It is easy to build a country a road. The interesting question is who holds the keys to the toll booth.
For a decade, China has been the most generous contractor on the African continent, and generosity is the right word until you read the terms. Through the Belt and Road Initiative, launched in 2013, Chinese policy banks and state-owned firms poured concrete across the map: ports in East Africa, hydropower dams that now supply roughly a quarter of sub-Saharan installed capacity, ribbons of new railway where there had been only timetables and hope. African governments and state enterprises came to owe China north of $150 billion, which is, by one accounting, about a fifth of the continent’s external debt. The roads are real. The bridges carry traffic. The lights come on. And then, eventually, the invoices arrive, and a handful of borrowers find themselves at the negotiating table rather than the ribbon-cutting.
Picture an investor who walks into your struggling café and offers to renovate it beautifully. New espresso machine, marble counter, signage that finally spells the name right. You sign without reading the addendum, because the place looks magnificent and the foot traffic projections are intoxicating. The work is genuinely excellent. The trouble is the clause that quietly routes a share of every future cup back to the man who paid for the counter — and the further clause that says if the morning rush never materialises, the espresso machine has a name on it, and the name is not yours. The café is better than it was. You are also no longer the only person with an opinion about how it runs.
Here is the part the headlines usually skip. The popular story — that Beijing lends with the deliberate intention of seizing assets when borrowers stumble — has been widely debunked. There is little evidence of a grand strategy to ensnare; there is abundant evidence of something more ordinary and, frankly, more human. Loans were extended on optimistic return projections. Borrowers overestimated their capacity to repay. Lenders underestimated how badly a project could be run. Kenya’s Standard Gauge Railway is the cautionary exhibit: a line the country plausibly needed, undercut by execution and revenue shortfalls that no spreadsheet had penciled in. The trap, where it exists, is rarely a trap. It is a forecast that aged badly, signed by people on both sides who wanted the projection to be true.

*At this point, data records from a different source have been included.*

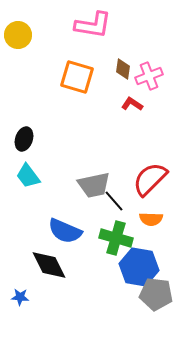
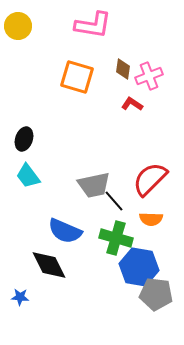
yellow circle: moved 9 px up
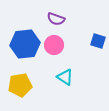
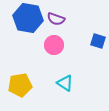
blue hexagon: moved 3 px right, 26 px up; rotated 16 degrees clockwise
cyan triangle: moved 6 px down
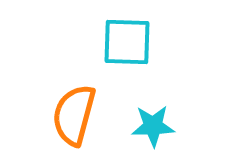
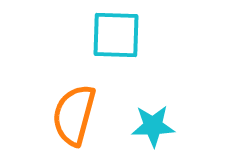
cyan square: moved 11 px left, 7 px up
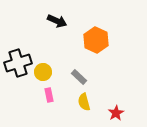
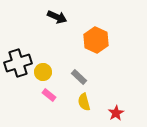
black arrow: moved 4 px up
pink rectangle: rotated 40 degrees counterclockwise
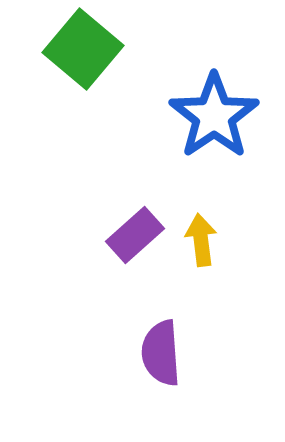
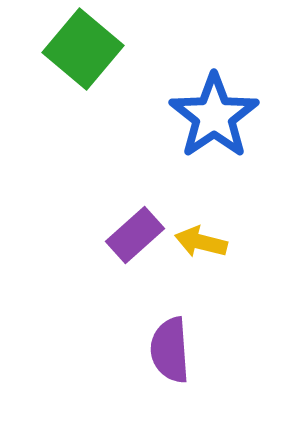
yellow arrow: moved 2 px down; rotated 69 degrees counterclockwise
purple semicircle: moved 9 px right, 3 px up
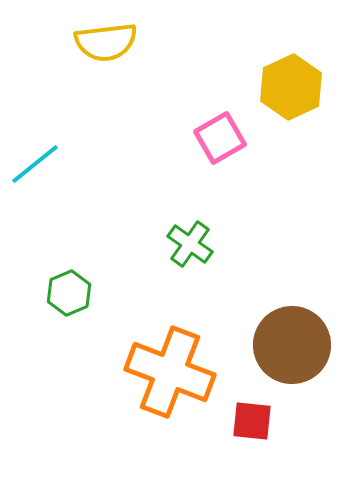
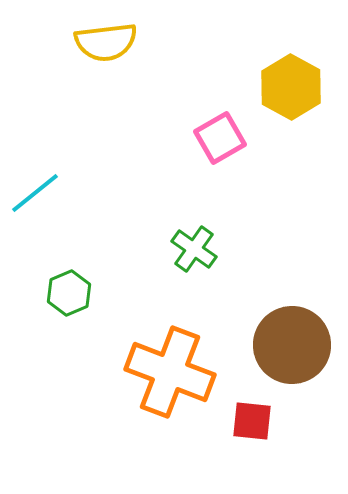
yellow hexagon: rotated 6 degrees counterclockwise
cyan line: moved 29 px down
green cross: moved 4 px right, 5 px down
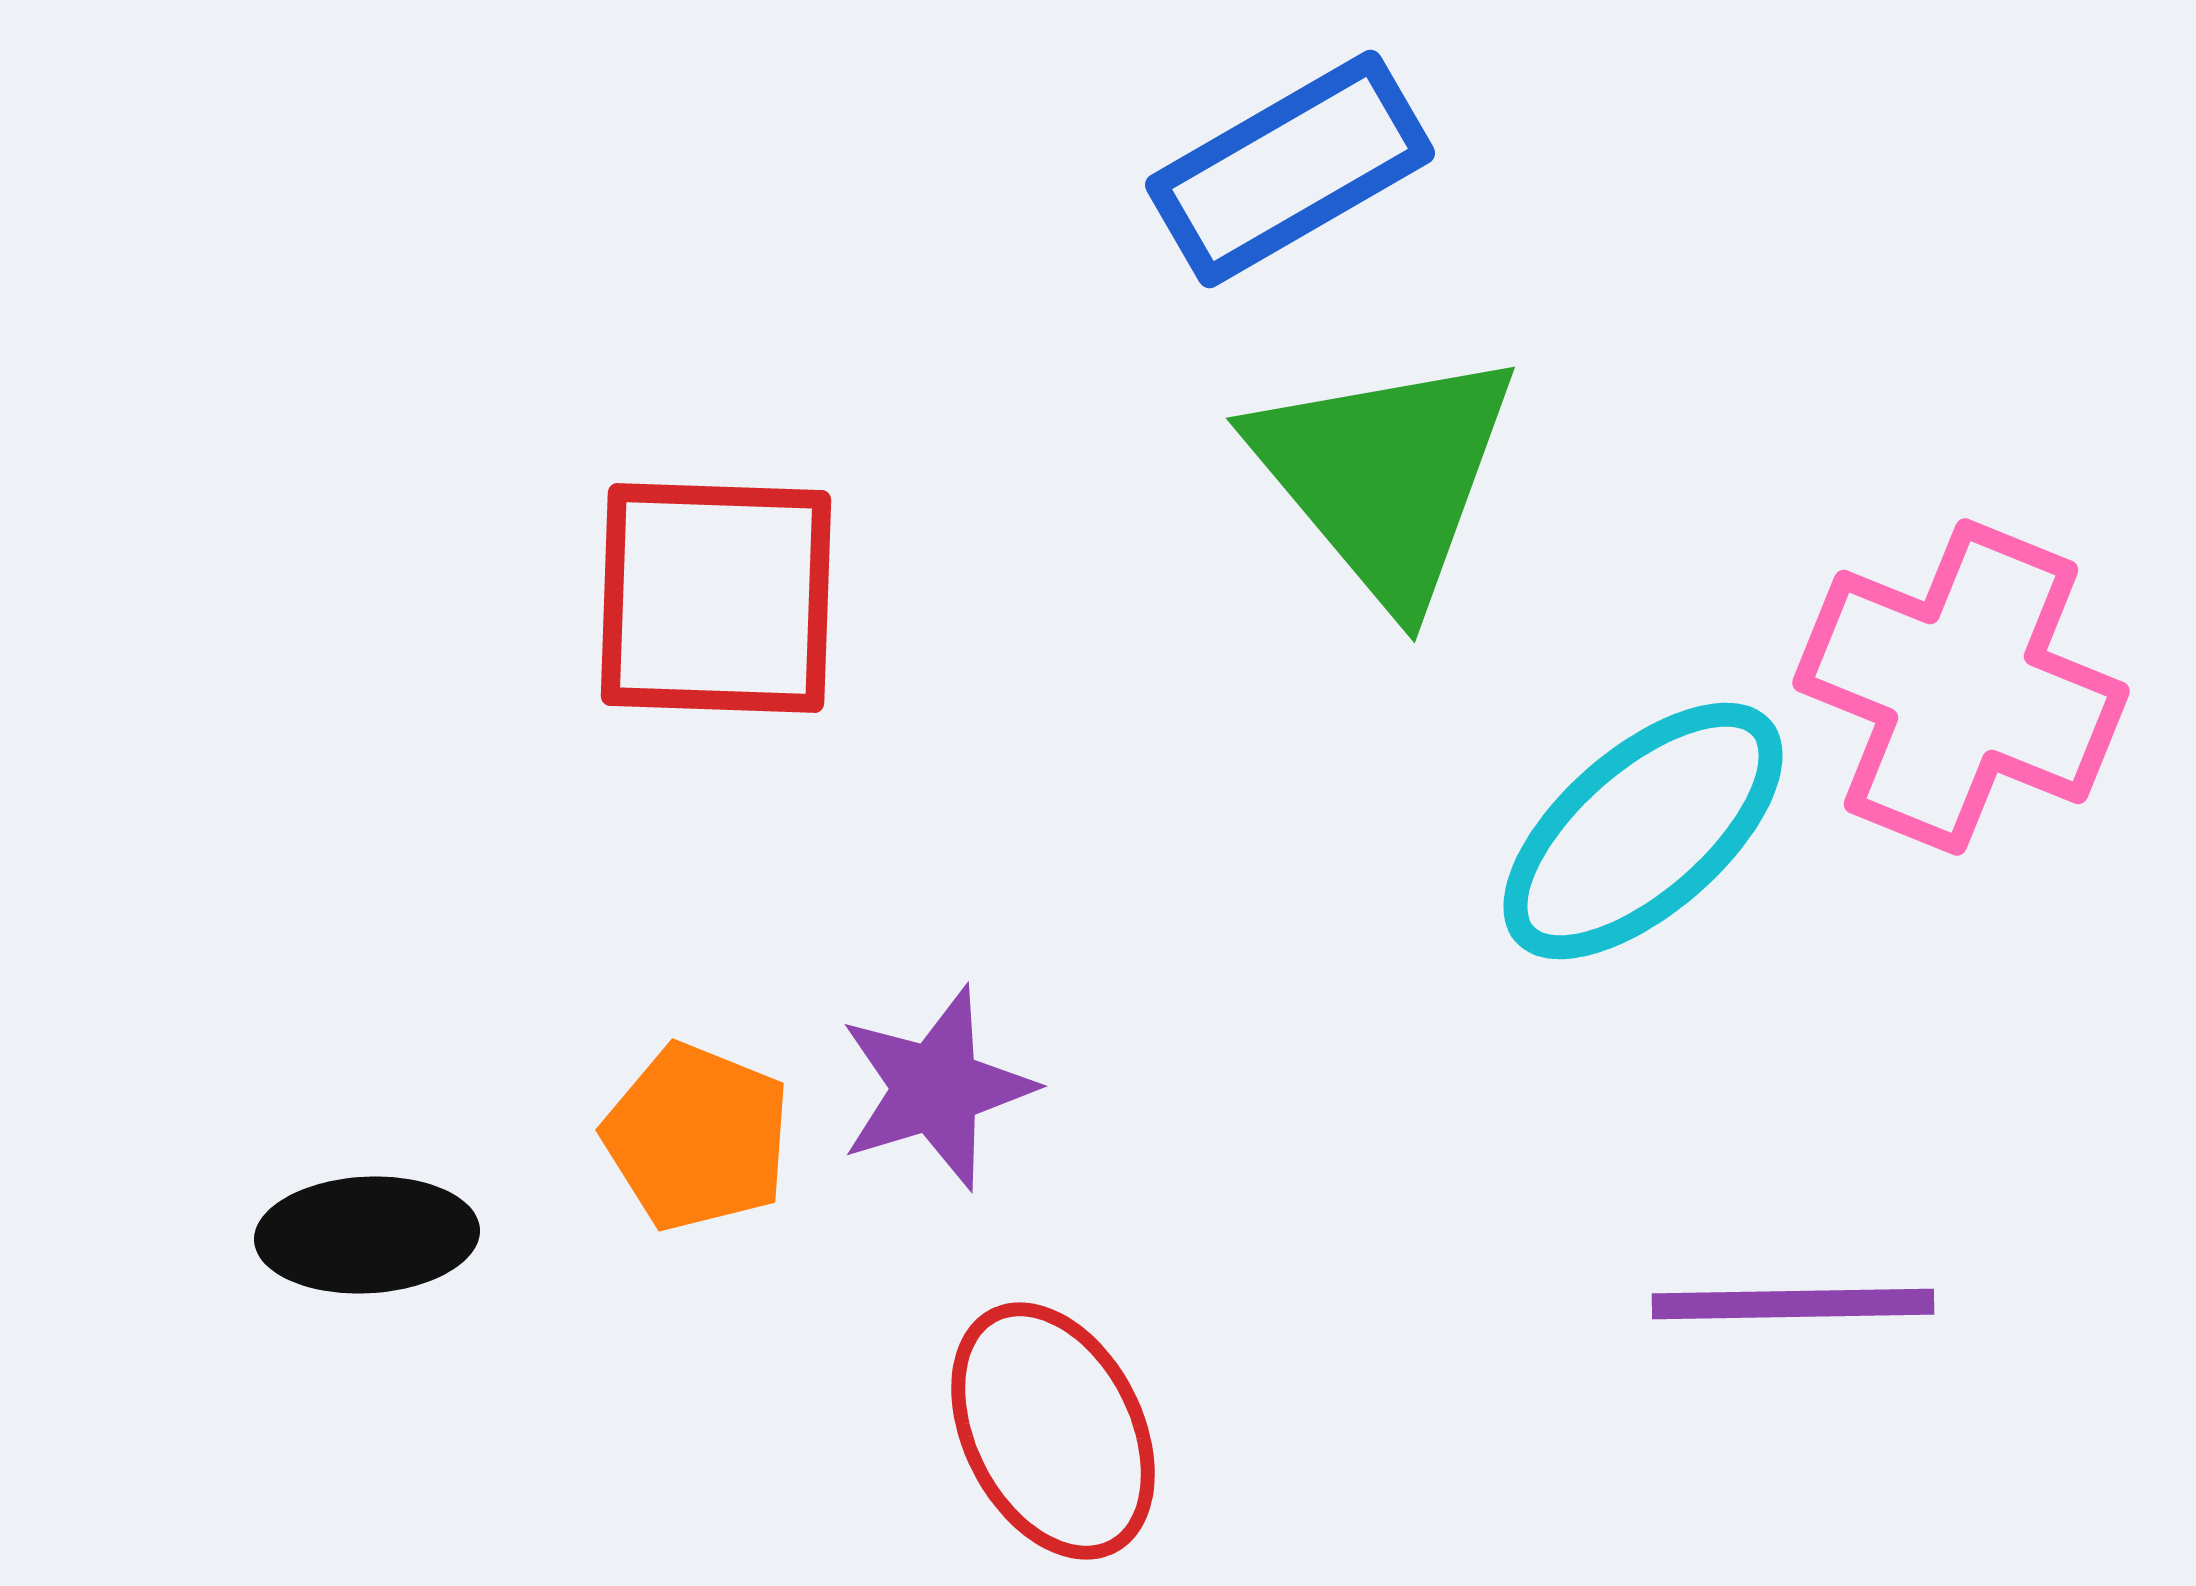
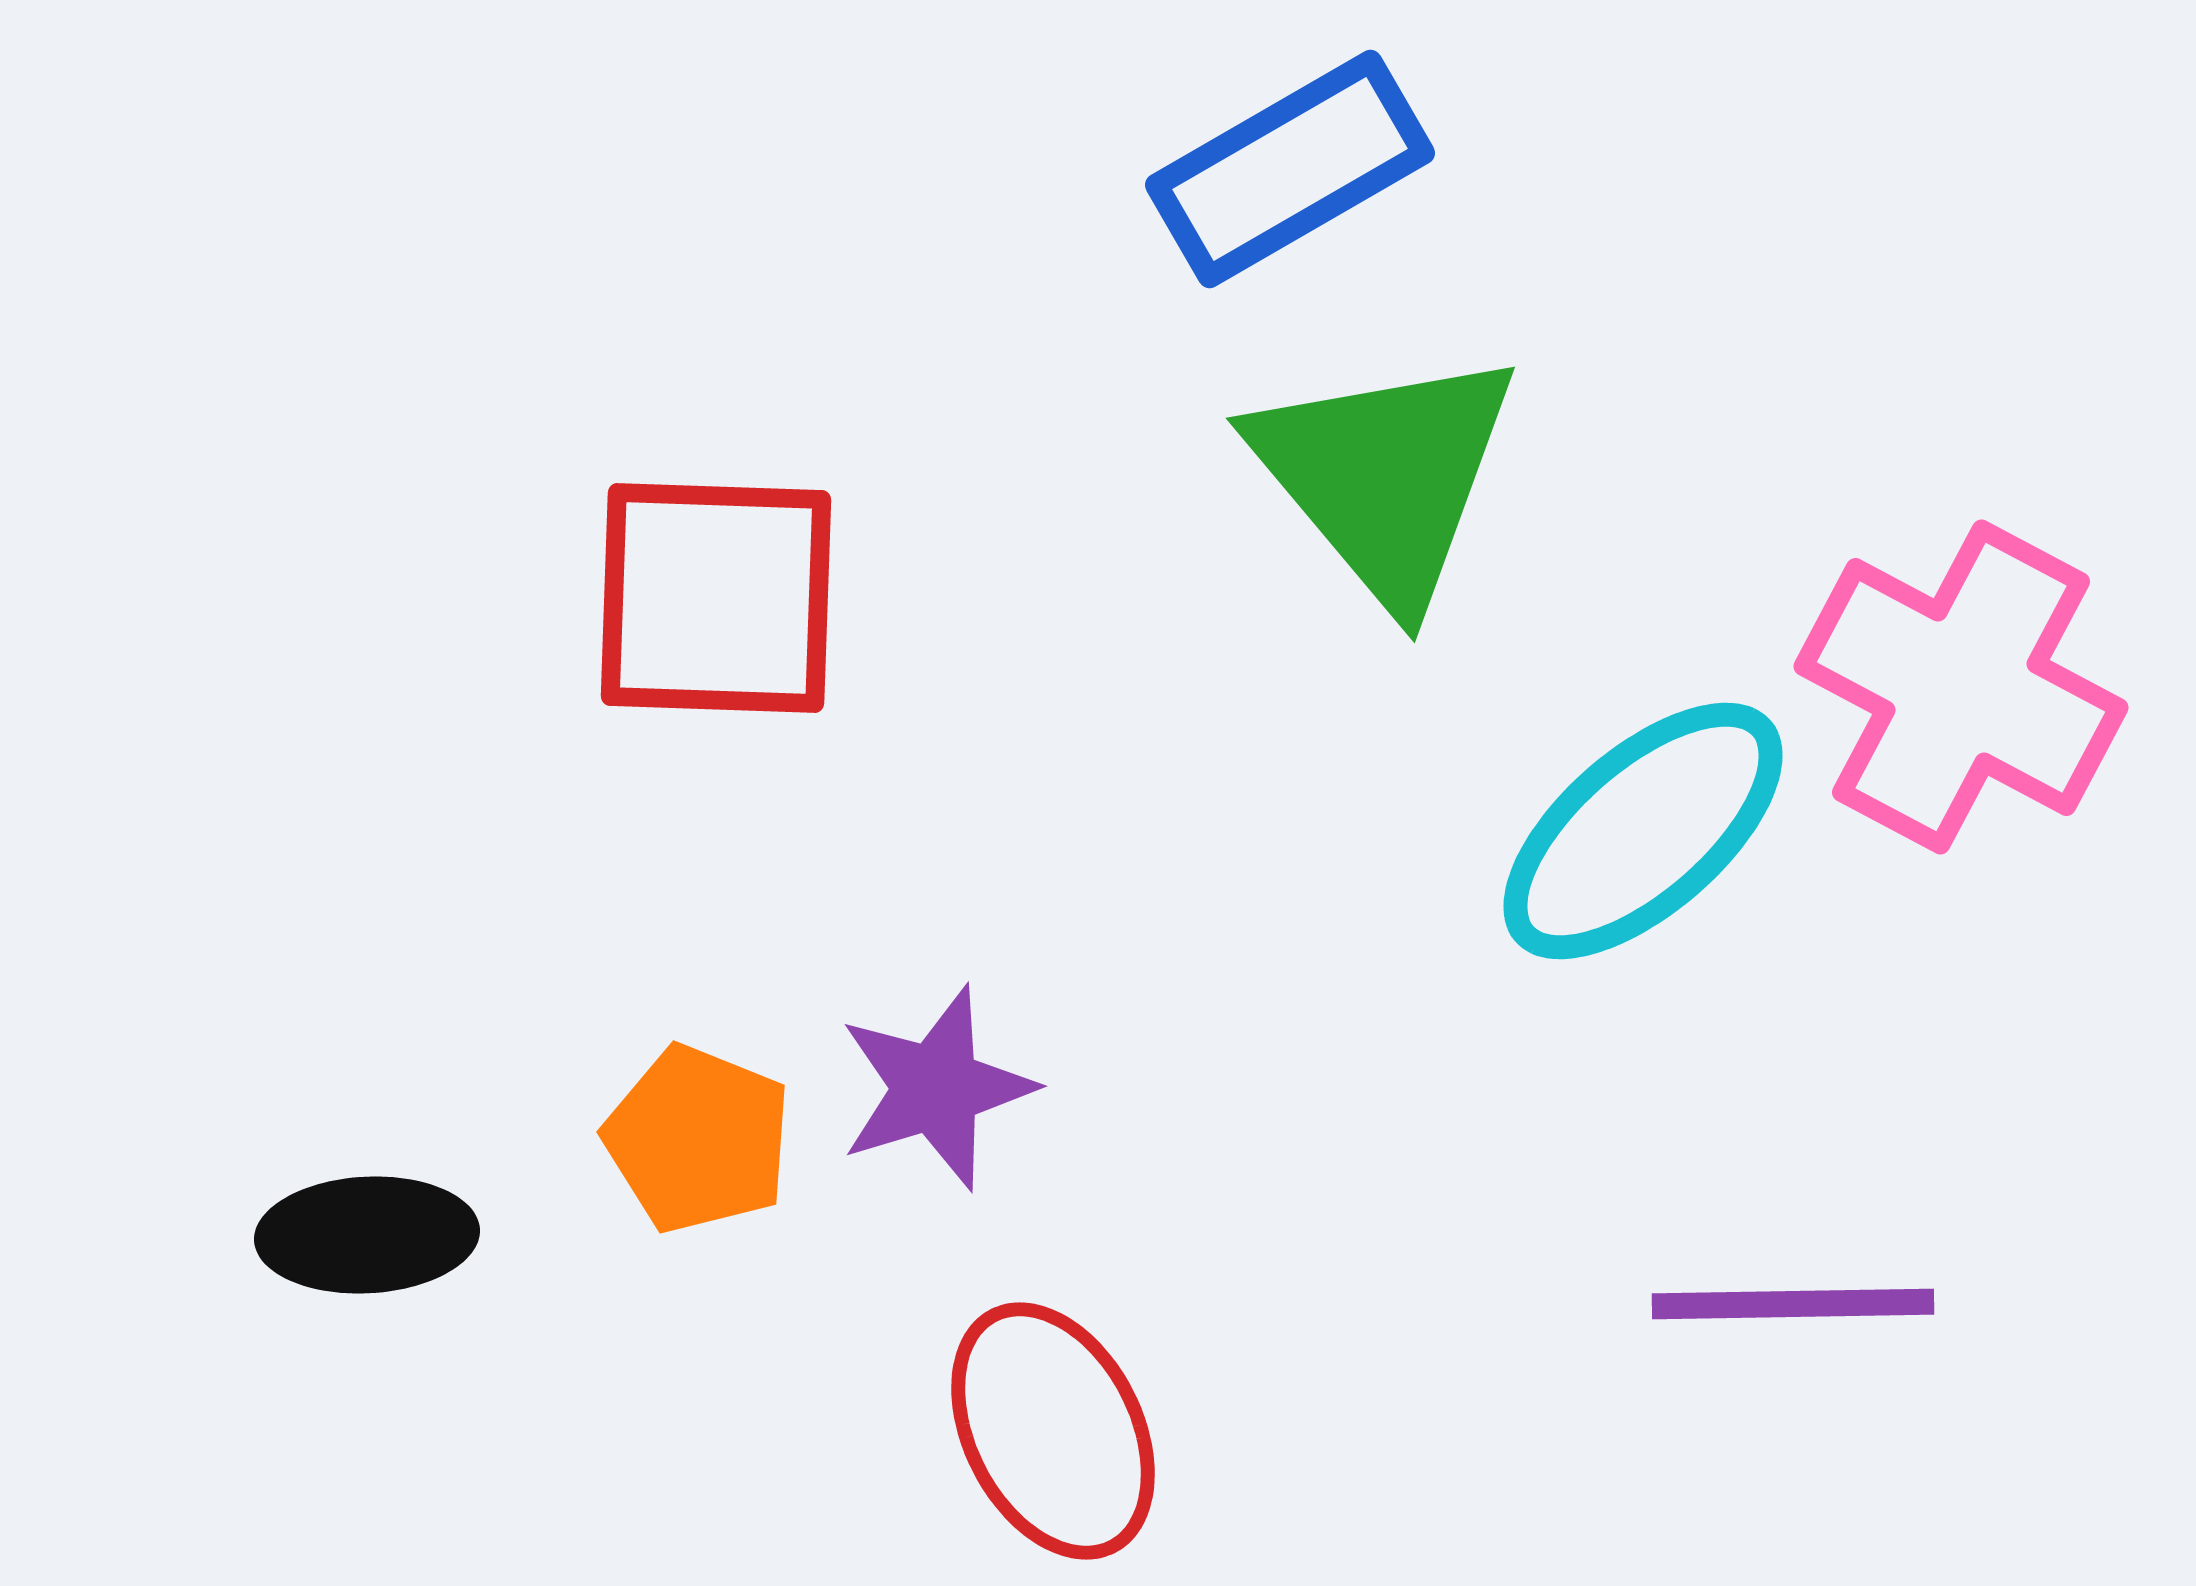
pink cross: rotated 6 degrees clockwise
orange pentagon: moved 1 px right, 2 px down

Which is why the real stress is concentrated, not universal. Some countries borrowed shrewdly, ringfenced the risk, and negotiated terms they could live with. Others did not, and the gap between the two groups is almost entirely a gap in institutions — the boring machinery of project appraisal, procurement oversight, and debt management that decides whether a railway becomes an asset or an anchor. When the boring machinery is weak and the project underperforms, the bill stops being abstract. Four countries — Chad, Ethiopia, Ghana, and Zambia — have queued for relief under the G20 Common Framework, the multilateral process meant to drag every official creditor, China included, into the same room. Zambia became the first to finish, after a restructuring that ground on for more than three years and did real economic damage in the waiting.
That delay is the actual scandal, and it is not a Chinese invention. The Common Framework was designed for a tidy world of Paris Club creditors and has struggled to metabolise a messier one in which Beijing holds the largest single share of the claims. Negotiations now run roughly three times longer than restructurings used to, which is a polite way of saying the architecture is overdue for repair. China is not the villain of this story so much as the new, very large guest at a dinner party whose seating chart was drawn up before anyone knew it was coming. Everyone agrees the table needs another leaf. Nobody agrees who fetches it.
Strip away the geopolitics and a quieter pattern shows through. Infrastructure is the rare form of generosity that compounds in two directions at once. It develops the borrower and entangles them, and it does both precisely because it works. A road that goes nowhere creates no leverage; a road that becomes essential creates plenty. The asymmetry is not malice. It is the natural physics of owing someone for something you now depend on, and it would hold whether the lender flew a red flag or a striped one.
So the development is real, the debt is real, and the dependency is real — three true things that refuse to cancel each other out. Belt and Road did not invent the dilemma; it just built it at continental scale, in concrete, with very good signage. Infrastructure is a gift you keep paying for. The road is real, the development is real, and so is the question of who owns the rest stops.